Studies on Potential Pandemic Pathogens Put on Pause
A new wrinkle in federal funding for disputed gain-of-function studies (GOF) in which pathogens are modified to make them lethal or easier to transmit—the White House is putting funding on hold while experts craft a government-wide policy for evaluating the risks.
The funding “pause,” says a White House blog (from the Office of Science and Technology Policy), would pertain to new studiesthat “may be reasonably anticipated to confer attributes to influenza, MERS, or SARS viruses such that the virus would have enhanced pathogenicity and/or transmissibility in mammals via the respiratory route.”
Researchers working on these projects, “whether federally funded or not,” have been asked by the feds to consent to a voluntary moratorium during the evaluative pause. The blog says the funding pause “will not apply to the characterization or testing of naturally occurring influenza, MERS, and SARS viruses unless there is a reasonable expectation that these tests would increase transmissibility or pathogenicity.”

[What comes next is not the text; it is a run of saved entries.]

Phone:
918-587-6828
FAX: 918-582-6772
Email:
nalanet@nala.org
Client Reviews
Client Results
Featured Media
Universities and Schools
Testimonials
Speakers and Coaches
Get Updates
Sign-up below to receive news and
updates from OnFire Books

The American Association for the Advancement of Science (AAAS) notes an accompanying document describes plans for a two-stage “deliberative process” to determine the risks and benefits of GOF experiments and to develop a US policy for approving new studies, which will begin during the week of October 20. The White House expects to establish a final policy within a year.
Three years ago, a couple of research teams disclosed that they’d created a version of the H5N1 avian influenza strain that spread between ferrets, AAAS notes, and that many scientists worried that if the potent new lab strain were accidentally or deliberately released, it could result in a deadly pandemic.
Scientists were divided on the GOF issue. AAAS notes that while many in the scientific community have applauded the move, some have not. In the latter camp, AAAS cites the tweet of Alan Dove, a science writer and cohost of This Week In Virology, a science podcast and blog: “The Administration thinks what we need right now is to STOP research on deadly pathogens? WTF?”